Warning: This post is offensive, even to me.
Let’s talk about what journalists don’t write about.
The worst part of our profession – besides the long hours, low pay, and zero respect – is having to repeatedly write the same stories. Trying to be creative without getting abusive is a real challenge.
I’m editor of a personal finance site called Debt.com. Like all such niche sites – and niche magazines, which I’ve also edited – we must constantly dream up new angles for giving the same boring advice. Of course you shouldn’t run up your credit card bills, but how many ways can you write that?
One day recently, we brainstormed this: 5 Debt Lessons From World Dictators. It posted yesterday. Immediately, I was asked why we’d do something so tasteless.
I replied: “It’s not like we’re endorsing dictatorships. Besides, you should’ve seen the first awful idea.”
It was called “Debt Terrorists.” It’s below.
Needless to say, we disposed of the idea rather quickly. (Well, to be accurate, I proposed it and the other editors looked at me like a Great Dane looks at a barking chihuahua.)
Then I suggested we still write it up – as an example of how journalists wisely censor their own crass concepts. Too many readers assume we just write whatever pops into our crazy, lazy skulls. Here’s a (literally) graphic example of how we don’t. Journalists really do care about their readers.

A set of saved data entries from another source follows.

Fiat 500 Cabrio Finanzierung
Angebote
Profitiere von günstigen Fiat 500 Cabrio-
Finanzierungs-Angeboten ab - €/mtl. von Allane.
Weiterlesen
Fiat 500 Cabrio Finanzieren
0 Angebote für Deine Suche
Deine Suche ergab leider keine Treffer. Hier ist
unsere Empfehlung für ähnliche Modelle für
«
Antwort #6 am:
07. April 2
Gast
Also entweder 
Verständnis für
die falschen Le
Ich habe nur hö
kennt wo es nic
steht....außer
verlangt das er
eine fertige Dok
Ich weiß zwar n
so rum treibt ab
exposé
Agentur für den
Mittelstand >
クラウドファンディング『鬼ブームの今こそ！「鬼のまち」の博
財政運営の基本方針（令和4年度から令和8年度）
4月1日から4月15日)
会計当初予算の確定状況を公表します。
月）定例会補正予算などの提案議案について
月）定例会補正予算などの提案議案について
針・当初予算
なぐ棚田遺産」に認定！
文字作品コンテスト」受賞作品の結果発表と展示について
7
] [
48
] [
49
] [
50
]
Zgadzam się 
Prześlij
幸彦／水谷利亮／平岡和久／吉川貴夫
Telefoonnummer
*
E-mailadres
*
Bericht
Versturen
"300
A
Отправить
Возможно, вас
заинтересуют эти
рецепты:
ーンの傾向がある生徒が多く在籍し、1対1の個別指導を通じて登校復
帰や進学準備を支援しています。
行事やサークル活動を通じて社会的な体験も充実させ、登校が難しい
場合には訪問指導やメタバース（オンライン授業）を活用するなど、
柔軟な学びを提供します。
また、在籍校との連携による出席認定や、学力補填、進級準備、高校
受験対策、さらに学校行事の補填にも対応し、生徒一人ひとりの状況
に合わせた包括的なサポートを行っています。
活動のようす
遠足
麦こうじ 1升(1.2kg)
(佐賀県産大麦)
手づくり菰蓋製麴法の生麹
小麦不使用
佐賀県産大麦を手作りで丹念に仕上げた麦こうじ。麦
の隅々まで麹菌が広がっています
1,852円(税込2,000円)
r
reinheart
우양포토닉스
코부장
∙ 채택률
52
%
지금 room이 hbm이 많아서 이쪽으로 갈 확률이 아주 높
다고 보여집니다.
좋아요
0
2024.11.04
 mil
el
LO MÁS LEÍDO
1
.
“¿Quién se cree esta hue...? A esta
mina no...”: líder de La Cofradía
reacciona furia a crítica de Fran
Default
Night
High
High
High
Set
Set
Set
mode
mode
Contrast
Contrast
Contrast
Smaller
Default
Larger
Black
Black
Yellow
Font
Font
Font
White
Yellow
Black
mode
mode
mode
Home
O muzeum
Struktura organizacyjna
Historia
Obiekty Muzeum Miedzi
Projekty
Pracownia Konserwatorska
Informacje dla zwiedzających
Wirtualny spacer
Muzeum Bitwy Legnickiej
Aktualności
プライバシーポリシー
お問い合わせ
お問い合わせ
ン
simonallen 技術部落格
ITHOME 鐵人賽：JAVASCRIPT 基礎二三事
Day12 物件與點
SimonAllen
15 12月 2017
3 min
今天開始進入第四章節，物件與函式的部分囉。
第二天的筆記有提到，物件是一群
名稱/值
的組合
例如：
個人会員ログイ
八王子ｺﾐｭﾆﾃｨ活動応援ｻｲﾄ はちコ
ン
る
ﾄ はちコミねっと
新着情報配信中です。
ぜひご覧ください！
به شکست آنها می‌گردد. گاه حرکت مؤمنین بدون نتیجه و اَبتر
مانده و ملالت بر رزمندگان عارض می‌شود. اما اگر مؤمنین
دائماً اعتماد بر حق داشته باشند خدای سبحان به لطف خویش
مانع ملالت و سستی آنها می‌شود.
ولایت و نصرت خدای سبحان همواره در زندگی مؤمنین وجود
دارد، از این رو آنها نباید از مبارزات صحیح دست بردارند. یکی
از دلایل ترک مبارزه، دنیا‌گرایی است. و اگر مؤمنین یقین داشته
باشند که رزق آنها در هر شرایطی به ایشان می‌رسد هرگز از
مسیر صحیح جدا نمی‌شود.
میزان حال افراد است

I asked our illustrator to design an infographic, but she was so offended by her own results, she refused to give it to me. So I designed it on my own.
It sure would be nice if everyone who gazes upon this infographic remembers: It’s just a demonstration of how awful journalism could be if we truly didn’t give a crap about our audience.
But somehow, the Internet being what it is, I’m sure I’ll get hit hard for this – because that’s another drawback of being a journalist.